For media inquiries, please contact:

Cision Public Relations

CisionPR@cision.com

Forward-Looking Statements

This press release contains statements that relate to future events and expectations and, as such, constitute "forward-looking statements" as that term is defined in the Private Securities Litigation Reform Act of 1995 and other federal securities laws. These forward-looking statements are not historical facts, but only predictions and generally may be characterized by terminology such as "believe," "project," "expect," "anticipate," "estimate," "forecast," "outlook," "target," "endeavor," "seek," "predict," "intend," "strategy," "plan," "may," "could," "should," "will," "would," "will be," "will continue," "will likely result," or the negative thereof or variations thereon or similar terminology generally intended to identify forward-looking statements.

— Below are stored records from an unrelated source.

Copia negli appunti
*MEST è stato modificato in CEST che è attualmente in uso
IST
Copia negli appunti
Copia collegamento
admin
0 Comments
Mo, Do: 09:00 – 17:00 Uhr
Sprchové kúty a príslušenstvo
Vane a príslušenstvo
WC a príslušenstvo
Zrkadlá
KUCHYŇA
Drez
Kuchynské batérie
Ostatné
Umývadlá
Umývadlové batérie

All statements other than statements of historical fact are statements that could be deemed forward-looking statements, including any statements that address activities, events or developments that the Cision or the Company intends, expects, projects, believes or anticipates will or may occur in the future.

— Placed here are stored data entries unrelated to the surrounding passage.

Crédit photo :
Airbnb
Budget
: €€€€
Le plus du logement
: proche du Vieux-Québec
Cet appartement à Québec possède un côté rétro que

Forward-looking statements are not guarantees of future performance and are subject to risks and uncertainties that could cause actual results to differ materially from those currently anticipated. They can be affected by inaccurate assumptions or by known or unknown risks and uncertainties, many of which will be important in determining the actual future results of Cision, the Company and their subsidiaries and affiliates. These statements are based on current expectations and the current economic environment, and involve a number of risks and uncertainties that are difficult to predict. Actual results could differ materially from those expressed or implied in the forward-looking statements. The forward-looking statements included in this press release are made only as of the date of this press release, and the Company does not undertake any obligation to publicly correct or update any forward-looking statement if the Company later becomes aware that such statement is not likely to be achieved.